TEMPO.CO, Jakarta - Siapa bilang orang Brasil suka minum kopi? Selama hampir tiga minggu berada di sini, tak sekali pun saya menemui mereka mereguk minuman hitam itu. Padahal kopi di sini asyik. Rasanya mantap. Tapi mereka lebih suka minum bir.
Bukan hanya saat menonton sepak bola di televisi, tapi juga di lapangan kampung-kampung, selalu harus ada bir. Pun begitu saat mereka sekadar kongko-kongko. Tak cukup satu, tapi berbotol-botol. Pria atau wanita menyukai minuman ini.

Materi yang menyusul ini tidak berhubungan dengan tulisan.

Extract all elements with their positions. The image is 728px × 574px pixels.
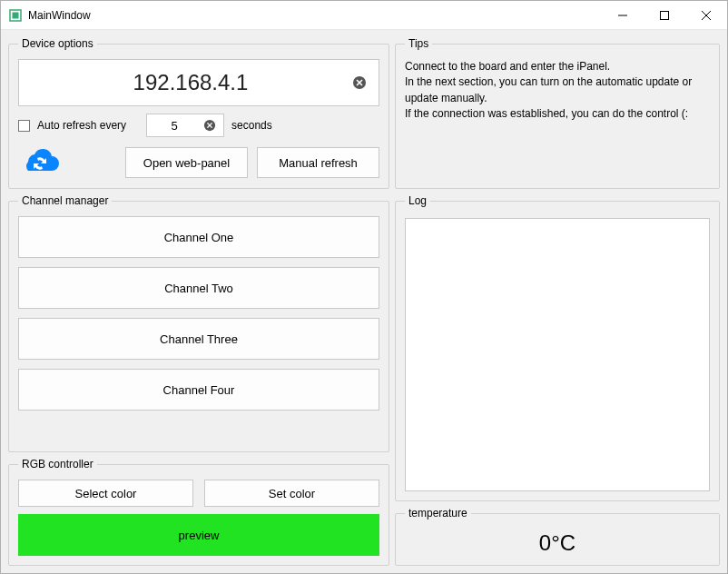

Manuel, seorang pemilik bar, pernah bercerita kepada saya. Ketika pertandingan final Liga Champions lalu, sepanjang pertandingan yang berlangsung selama 120 menit--karena melalui perpanjangan waktu 2 kali 15 menit--tak disangka-sangka dia berhasil menjual sebanyak 200 krat. Kalau tiap krat berisi 10 botol saja, itu artinya sebanyak 2.000 bir ukuran besar sudah habis terjual. Manuel tak menjelaskan berapa banyak pengunjung barnya sore itu.
Ternyata, Manuel memang tak perlu menjelaskannya. Ketika ikut menonton pertandingan Piala Dunia lewat televisi bersama mereka, saya baru benar-benar percaya pada ucapan Manuel.
Cara mereka minum bir memang luar biasa. Saat mengambil satu botol, tiga gelas langsung menyambut botol itu. Dikucurkan satu per satu hingga penuh. Mereka pun menyeruput dengan santai dan tak tergesa-gesa.
Nah, ketika belum lagi bir dalam gelas itu habis, seseorang dengan botol yang baru diambil dari kulkas mengisinya pada gelas teman-temannya. Jadi gelas-gelas mereka memang tidak pernah kosong barang sejenak pun. Akan selalu ada bir dari siapa saja yang datang mengisinya.
Mereka tak pernah menghitung berapa botol bir yang sudah diambil. Si penjual pun santai-santai saja. Dia hanya menaruh kotak penyimpanan bir itu di dekat mereka yang asyik meminum bir tersebut. Satu per satu botol kosong ditaruh di sana. Mereka terus berbicara tentang pertandingan.
Setelah laga usai, mereka tak langsung pulang, tapi mengobrol ngalor-ngidul mengulas strategi permainan yang baru saja terjadi. Tak cukup satu jam, tapi bisa lebih dari itu. Yang untung si penjual bir. Botol-botol kosong terus masuk ke tempatnya.
Saat semuanya berakhir, barulah si penjual menghitung berapa krat yang sudah habis dikeluarkan. Orang-orang yang ikut minum bir itulah yang kemudian membayar semua jumlah botol yang sudah mereka minum. “Caranya, kami membagi jumlah uang yang harus dibayarkan sesuai dengan jumlah orang yang ada,” kata salah seorang dari mereka.
Patungan, tepatnya. Saya sendiri tidak pernah ikut patungan karena tidak ikut minum. Itu yang kadang-kadang membuat mereka kebingungan. Alhasil, kalau bukan air putih, minuman yang aman buat saya adalah minuman bersoda. Dengan meniru cara memegang botol seperti yang mereka lakukan, apalagi dengan memakai kaus kuning, saya pun mendadak menjadi seperti mereka.